Materials provided below:

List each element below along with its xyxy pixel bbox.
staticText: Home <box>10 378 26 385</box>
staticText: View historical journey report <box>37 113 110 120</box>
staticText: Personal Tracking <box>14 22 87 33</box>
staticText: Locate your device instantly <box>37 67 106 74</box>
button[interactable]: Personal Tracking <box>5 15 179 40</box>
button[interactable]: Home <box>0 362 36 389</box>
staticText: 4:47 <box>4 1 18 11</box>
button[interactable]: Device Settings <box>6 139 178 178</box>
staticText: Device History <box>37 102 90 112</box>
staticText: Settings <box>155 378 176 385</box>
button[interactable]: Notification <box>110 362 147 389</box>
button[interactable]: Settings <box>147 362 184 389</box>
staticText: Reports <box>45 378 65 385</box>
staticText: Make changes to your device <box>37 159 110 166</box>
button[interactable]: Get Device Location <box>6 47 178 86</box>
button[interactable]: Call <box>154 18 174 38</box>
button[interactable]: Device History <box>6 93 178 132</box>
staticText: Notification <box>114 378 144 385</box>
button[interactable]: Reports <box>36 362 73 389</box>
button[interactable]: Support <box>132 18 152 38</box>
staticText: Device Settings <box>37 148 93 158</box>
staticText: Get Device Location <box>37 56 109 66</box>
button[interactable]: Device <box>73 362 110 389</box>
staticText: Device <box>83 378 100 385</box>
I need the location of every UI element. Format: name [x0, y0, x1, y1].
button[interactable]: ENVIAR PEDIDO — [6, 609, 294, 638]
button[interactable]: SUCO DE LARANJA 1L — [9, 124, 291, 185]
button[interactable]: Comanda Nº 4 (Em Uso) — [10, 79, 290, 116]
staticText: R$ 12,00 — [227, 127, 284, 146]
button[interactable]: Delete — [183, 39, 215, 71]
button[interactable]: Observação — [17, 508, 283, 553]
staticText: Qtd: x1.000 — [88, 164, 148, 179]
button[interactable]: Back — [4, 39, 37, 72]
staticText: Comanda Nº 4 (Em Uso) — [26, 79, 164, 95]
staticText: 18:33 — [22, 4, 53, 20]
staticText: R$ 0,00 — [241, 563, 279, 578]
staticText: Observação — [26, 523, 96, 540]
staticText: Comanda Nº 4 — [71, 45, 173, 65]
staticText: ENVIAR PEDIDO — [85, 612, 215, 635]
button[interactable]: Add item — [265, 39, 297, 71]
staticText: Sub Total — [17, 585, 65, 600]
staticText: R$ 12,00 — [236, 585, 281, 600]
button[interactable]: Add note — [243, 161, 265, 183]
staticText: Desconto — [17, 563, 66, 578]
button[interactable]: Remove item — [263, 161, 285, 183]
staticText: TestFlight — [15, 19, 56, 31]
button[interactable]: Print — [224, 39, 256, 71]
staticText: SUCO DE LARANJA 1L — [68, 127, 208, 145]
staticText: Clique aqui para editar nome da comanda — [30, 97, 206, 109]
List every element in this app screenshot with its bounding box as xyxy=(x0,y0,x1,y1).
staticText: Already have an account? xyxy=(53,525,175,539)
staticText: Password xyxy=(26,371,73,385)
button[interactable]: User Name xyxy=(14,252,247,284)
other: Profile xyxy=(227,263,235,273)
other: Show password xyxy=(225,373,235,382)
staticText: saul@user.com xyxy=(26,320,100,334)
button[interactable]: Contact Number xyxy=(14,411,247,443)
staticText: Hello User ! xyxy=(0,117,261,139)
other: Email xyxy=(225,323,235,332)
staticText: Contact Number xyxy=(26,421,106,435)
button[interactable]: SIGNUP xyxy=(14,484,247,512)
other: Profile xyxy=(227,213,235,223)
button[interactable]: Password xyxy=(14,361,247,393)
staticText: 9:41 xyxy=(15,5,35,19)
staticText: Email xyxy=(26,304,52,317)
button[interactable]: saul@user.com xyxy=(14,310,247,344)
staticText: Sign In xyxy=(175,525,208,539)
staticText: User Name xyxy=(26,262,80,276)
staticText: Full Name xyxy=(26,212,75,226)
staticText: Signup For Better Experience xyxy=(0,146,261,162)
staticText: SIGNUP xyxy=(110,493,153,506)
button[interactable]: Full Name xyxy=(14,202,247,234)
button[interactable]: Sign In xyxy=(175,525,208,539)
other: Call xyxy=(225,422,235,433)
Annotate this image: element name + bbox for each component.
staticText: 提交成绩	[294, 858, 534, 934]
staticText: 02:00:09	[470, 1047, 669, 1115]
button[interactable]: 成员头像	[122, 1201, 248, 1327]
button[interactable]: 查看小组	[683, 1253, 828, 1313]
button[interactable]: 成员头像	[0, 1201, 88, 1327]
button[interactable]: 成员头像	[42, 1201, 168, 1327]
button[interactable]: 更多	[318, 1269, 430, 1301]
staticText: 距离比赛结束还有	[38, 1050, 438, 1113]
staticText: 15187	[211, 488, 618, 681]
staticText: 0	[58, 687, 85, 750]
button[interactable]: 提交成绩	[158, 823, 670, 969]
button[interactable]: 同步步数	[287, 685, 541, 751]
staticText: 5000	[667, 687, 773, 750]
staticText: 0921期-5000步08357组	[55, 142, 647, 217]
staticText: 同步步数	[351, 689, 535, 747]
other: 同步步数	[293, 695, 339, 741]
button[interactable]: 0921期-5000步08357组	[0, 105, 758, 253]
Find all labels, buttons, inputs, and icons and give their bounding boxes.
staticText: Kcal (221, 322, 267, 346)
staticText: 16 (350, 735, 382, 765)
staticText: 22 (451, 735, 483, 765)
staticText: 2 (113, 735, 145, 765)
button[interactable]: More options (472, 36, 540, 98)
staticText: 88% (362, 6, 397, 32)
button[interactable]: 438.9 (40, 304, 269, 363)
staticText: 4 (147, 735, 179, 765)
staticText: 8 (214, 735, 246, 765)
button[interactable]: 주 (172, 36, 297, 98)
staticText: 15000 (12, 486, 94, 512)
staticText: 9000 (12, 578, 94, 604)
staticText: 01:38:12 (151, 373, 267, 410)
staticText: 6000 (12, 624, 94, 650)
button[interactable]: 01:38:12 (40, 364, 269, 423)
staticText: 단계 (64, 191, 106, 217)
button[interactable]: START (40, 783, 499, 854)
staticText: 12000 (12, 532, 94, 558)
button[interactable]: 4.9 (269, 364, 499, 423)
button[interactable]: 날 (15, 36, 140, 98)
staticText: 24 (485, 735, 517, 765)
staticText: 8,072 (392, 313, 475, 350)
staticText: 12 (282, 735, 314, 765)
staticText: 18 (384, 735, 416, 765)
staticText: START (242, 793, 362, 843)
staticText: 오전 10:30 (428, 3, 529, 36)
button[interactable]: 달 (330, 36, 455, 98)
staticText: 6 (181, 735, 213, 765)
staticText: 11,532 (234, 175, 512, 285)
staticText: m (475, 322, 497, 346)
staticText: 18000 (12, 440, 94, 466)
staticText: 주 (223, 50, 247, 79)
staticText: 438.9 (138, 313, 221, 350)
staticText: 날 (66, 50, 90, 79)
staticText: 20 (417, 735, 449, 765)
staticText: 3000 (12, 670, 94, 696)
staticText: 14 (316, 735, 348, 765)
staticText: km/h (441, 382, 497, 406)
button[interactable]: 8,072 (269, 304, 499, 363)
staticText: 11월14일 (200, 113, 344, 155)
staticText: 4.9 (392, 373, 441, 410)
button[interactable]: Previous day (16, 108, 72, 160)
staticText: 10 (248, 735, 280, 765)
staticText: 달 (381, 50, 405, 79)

End of Materials provided.

▸ Assignment
In the entries above, how many lines contain the string "Observação"? Say only the number.

▸ Output for this exercise
2